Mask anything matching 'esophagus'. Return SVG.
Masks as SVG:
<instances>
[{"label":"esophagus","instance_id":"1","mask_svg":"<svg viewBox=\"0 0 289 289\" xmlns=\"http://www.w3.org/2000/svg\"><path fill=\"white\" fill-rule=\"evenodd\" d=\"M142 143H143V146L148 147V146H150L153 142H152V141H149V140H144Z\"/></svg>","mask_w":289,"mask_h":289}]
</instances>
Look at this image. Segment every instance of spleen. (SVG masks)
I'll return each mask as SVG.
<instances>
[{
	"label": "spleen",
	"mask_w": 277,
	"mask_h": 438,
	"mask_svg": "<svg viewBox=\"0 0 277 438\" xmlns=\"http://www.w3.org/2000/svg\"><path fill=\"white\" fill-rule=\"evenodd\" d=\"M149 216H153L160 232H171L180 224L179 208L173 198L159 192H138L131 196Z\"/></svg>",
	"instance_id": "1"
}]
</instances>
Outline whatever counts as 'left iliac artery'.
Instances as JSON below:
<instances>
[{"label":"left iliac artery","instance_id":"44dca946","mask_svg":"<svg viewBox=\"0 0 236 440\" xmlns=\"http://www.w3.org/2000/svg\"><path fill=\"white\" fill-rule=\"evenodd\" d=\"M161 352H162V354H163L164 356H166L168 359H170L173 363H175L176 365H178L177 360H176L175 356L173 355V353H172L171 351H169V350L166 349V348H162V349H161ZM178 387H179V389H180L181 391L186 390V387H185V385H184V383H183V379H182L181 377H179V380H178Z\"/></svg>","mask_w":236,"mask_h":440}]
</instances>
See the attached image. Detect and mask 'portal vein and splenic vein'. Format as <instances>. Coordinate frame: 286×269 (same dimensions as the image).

※

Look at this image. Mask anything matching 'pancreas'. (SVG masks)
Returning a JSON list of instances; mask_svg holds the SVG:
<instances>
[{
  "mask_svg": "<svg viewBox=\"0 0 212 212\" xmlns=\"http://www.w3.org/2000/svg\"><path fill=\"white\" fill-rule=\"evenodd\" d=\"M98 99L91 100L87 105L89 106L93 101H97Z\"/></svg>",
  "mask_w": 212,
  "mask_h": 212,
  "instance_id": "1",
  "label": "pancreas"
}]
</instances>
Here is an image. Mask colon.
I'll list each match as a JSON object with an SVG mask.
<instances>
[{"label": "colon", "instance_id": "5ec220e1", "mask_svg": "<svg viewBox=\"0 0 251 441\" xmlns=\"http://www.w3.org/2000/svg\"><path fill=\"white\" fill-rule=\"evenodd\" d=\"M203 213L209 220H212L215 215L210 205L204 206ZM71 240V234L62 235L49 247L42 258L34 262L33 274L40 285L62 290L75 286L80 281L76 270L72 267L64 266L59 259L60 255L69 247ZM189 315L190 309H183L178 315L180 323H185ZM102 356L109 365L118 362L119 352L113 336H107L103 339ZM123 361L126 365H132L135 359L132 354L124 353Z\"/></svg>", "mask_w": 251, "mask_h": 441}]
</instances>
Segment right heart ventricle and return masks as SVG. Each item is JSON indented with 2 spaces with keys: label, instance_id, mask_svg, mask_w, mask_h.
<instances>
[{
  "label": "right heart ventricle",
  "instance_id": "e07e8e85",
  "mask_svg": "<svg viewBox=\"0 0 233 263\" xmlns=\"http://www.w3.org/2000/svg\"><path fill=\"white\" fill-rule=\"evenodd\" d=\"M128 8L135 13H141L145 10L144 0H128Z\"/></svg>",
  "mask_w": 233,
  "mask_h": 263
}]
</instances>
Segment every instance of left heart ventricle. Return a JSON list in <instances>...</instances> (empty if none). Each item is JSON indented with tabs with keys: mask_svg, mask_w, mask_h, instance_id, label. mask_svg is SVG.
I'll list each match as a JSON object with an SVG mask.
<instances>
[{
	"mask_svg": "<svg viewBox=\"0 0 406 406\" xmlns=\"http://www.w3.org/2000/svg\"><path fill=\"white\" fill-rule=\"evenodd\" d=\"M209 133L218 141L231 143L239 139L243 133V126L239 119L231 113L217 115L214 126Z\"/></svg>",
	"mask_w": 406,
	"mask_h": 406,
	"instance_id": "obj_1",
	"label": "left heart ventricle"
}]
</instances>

※

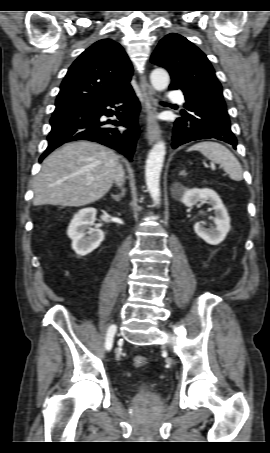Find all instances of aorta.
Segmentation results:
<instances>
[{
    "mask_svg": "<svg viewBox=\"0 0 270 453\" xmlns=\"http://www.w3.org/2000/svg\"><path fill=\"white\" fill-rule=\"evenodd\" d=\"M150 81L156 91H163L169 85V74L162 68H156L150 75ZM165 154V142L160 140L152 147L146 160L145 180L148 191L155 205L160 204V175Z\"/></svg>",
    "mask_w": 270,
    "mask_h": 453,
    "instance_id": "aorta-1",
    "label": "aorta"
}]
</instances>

※

§ **WHAT YOU ARE ASKED TO DO**: Above are some records; copy exactly the lines from the one with "Mask anything matching 'esophagus'." through the one with "See the attached", both included, and no others.

§ **OUTPUT BELOW**:
Mask anything matching 'esophagus'. Return SVG.
Masks as SVG:
<instances>
[{"label":"esophagus","instance_id":"1","mask_svg":"<svg viewBox=\"0 0 289 289\" xmlns=\"http://www.w3.org/2000/svg\"><path fill=\"white\" fill-rule=\"evenodd\" d=\"M142 143H143V146L148 147V146H150L153 142H152V141H149V140H144Z\"/></svg>","mask_w":289,"mask_h":289}]
</instances>
Look at this image. Segment every instance of spleen. (SVG masks)
I'll return each mask as SVG.
<instances>
[{
	"label": "spleen",
	"mask_w": 277,
	"mask_h": 438,
	"mask_svg": "<svg viewBox=\"0 0 277 438\" xmlns=\"http://www.w3.org/2000/svg\"><path fill=\"white\" fill-rule=\"evenodd\" d=\"M149 216H153L160 232H171L180 224L179 208L173 198L159 192H138L131 196Z\"/></svg>",
	"instance_id": "1"
}]
</instances>
Outline whatever counts as 'left iliac artery'.
Instances as JSON below:
<instances>
[{"label":"left iliac artery","instance_id":"44dca946","mask_svg":"<svg viewBox=\"0 0 236 440\" xmlns=\"http://www.w3.org/2000/svg\"><path fill=\"white\" fill-rule=\"evenodd\" d=\"M161 352H162V354H163L164 356H166L168 359H170L173 363H175L176 365H178L177 360H176L175 356L173 355V353H172L171 351H169V350L166 349V348H162V349H161ZM178 387H179V389H180L181 391L186 390V387H185V385H184V383H183V379H182L181 377H179V380H178Z\"/></svg>","mask_w":236,"mask_h":440}]
</instances>
See the attached image. Detect and mask 'portal vein and splenic vein'. Format as <instances>. Coordinate frame: 286×269 (same dimensions as the image).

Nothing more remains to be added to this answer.